Il est courant que l’enfant soit amené par ses parents pour voir le psy, car il fait « des crises », dont le bruit et la fureur masquent, ou le malentendu criant au sein du couple parental, ou un événement singulier ou tout autre élément savamment oublié. Cette crise de l’enfant voile ainsi la crise au sein de la famille, dont l’enfant a un savoir parfois insu, fait de non-dits qui l’agitent et noircissent parfois ses nuits. C’est ce que démontre Dominique Holvoet dans son texte « La crise : principe organisateur de la famille ? » de ce numéro : « L’instance critique est ici l’enfant, mais il l’est au titre de symptôme de la vérité du couple parental. L’enfant se trouve en place d’incarner un enjeu de jouissance aux prises avec le malentendu fondamental qui l’a fait naître.[1]»
Le langage courant emploie le terme crise à tout-va – dans un empan suffisamment vaste pour inclure aussi bien l’adolescent en crise que la crise financière. Le flou qui entoure ce mot permet d’éviter d’en dire davantage. C’est pourquoi, dans certains cas, il faut questionner le parent qui énonce que son enfant fait des crises, ce qui permet ainsi d’apprendre que le simple « Non » de l’enfant a parfois valeur de crise. Jacques-Alain Miller indique qu’« il y a crise, au sens analytique, quand le discours, […] les rites, la routine, tout l’appareil symbolique, s’avèrent soudain impuissants à tempérer un réel qui n’en fait qu’à sa tête[2]». Dès lors, une crise « est le réel déchaîné, impossible à maîtriser[3]».
Outre l’ouragan qu’elle est, la crise dans la famille a pour particularité non de redistribuer les places – bien que cela puisse avoir lieu –, mais d’actualiser l’écart entre la place idéalisée et la place obtenue, témoignant bien de la débâcle symbolique en court et du déchaînement du réel. Notons, avec D. Holvoet, que la crise familiale est davantage constituante que constituée, car « l’essence de la crise, c’est la langue elle-même, en tant qu’elle est un malentendu permanent[4]».

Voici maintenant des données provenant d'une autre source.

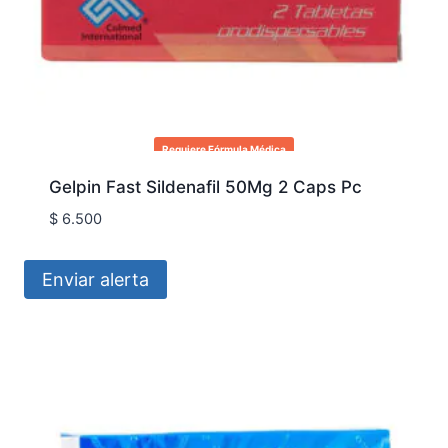
Requiere Fórmula Médica
Gelpin Fast Sildenafil 50Mg 2 Caps Pc
$
6.500
Enviar alerta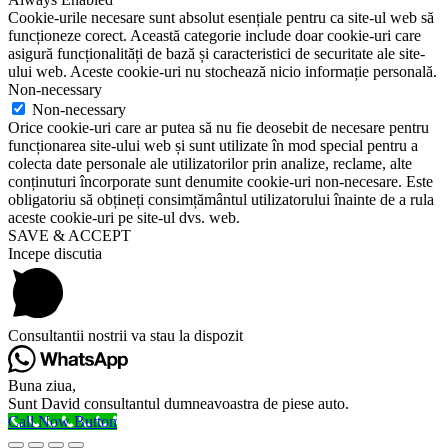
Cookie-urile necesare sunt absolut esențiale pentru ca site-ul web să
funcționeze corect. Această categorie include doar cookie-uri care
asigură funcționalități de bază și caracteristici de securitate ale site-
ului web. Aceste cookie-uri nu stochează nicio informație personală.
Non-necessary
Non-necessary
Orice cookie-uri care ar putea să nu fie deosebit de necesare pentru
funcționarea site-ului web și sunt utilizate în mod special pentru a
colecta date personale ale utilizatorilor prin analize, reclame, alte
conținuturi încorporate sunt denumite cookie-uri non-necesare. Este
obligatoriu să obțineți consimțământul utilizatorului înainte de a rula
aceste cookie-uri pe site-ul dvs. web.
SAVE & ACCEPT
Incepe discutia
Consultantii nostrii va stau la dispozit
Buna ziua,
Sunt David consultantul dumneavoastra de piese auto.
Call Now Button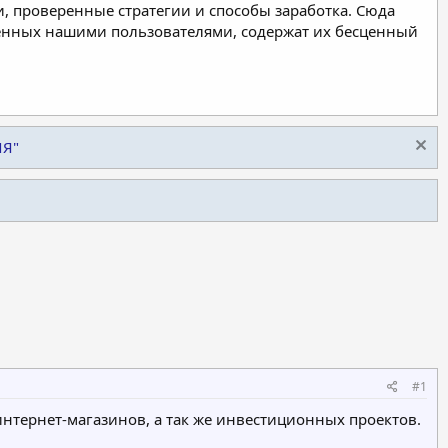
, проверенные стратегии и способы заработка. Сюда
ленных нашими пользователями, содержат их бесценный
ИЯ"
#1
нтернет-магазинов, а так же инвестиционных проектов.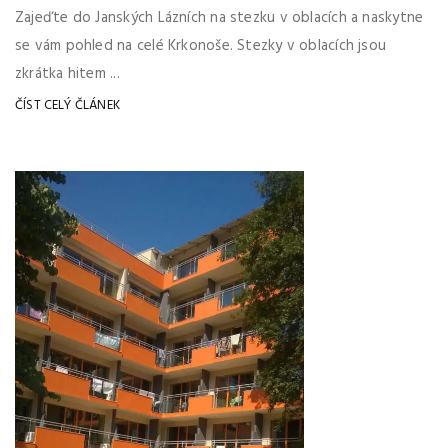
Zajeďte do Janských Lázních na stezku v oblacích a naskytne
se vám pohled na celé Krkonoše. Stezky v oblacích jsou
zkrátka hitem ...
ČÍST CELÝ ČLÁNEK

Pour la rubrique « Actualité », Alexandre Hugues analyse le schisme survenu suite à la fake news concernant l’interdiction de cette modalité de réponse à la crise de l’enfant qu'est le fait de l’envoyer au coin. En effet, nous avons dorénavant les tenants d’une « parentalité exclusivement positive » et les fervents défenseurs d'une parentalité « ferme et bienveillante »[5].

[1] Holvoet D., « La crise : principe organisateur de la famille ? », Le Zappeur, 14 décembre 2022, disponible sur le site de l’Institut psychanalytique de l’Enfant du Champ freudien.

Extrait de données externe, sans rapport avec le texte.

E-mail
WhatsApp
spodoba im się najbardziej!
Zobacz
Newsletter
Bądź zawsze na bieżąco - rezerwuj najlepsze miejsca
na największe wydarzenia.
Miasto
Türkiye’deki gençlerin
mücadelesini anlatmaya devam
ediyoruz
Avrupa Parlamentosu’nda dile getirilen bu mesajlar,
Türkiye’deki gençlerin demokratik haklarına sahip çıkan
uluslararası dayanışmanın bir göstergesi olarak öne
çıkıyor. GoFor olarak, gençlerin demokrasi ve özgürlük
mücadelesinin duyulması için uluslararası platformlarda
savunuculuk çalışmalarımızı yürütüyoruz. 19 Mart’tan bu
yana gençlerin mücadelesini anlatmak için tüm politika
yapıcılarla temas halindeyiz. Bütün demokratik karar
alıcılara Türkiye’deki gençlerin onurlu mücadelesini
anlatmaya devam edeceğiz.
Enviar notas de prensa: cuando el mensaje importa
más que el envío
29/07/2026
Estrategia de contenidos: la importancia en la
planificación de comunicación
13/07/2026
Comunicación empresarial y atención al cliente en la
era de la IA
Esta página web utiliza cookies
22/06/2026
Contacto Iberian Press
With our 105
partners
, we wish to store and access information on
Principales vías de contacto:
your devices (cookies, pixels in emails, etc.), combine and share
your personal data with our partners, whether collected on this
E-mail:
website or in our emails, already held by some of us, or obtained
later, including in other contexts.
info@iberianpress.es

[2] Miller J.-A., « Une crise, c’est le réel déchaîné », entretien, Marianne, 11 octobre 2008, disponible sur internet.
[3] Ibid.
[4] Holvoet D., « La crise : principe organisateur de la famille ? », op. cit.
[5] Hugues A., « “Parentalité positive”, négatif du désir », Le Zappeur, 14 décembre 2022, disponible sur le site de l’Institut psychanalytique de l’Enfant du Champ freudien.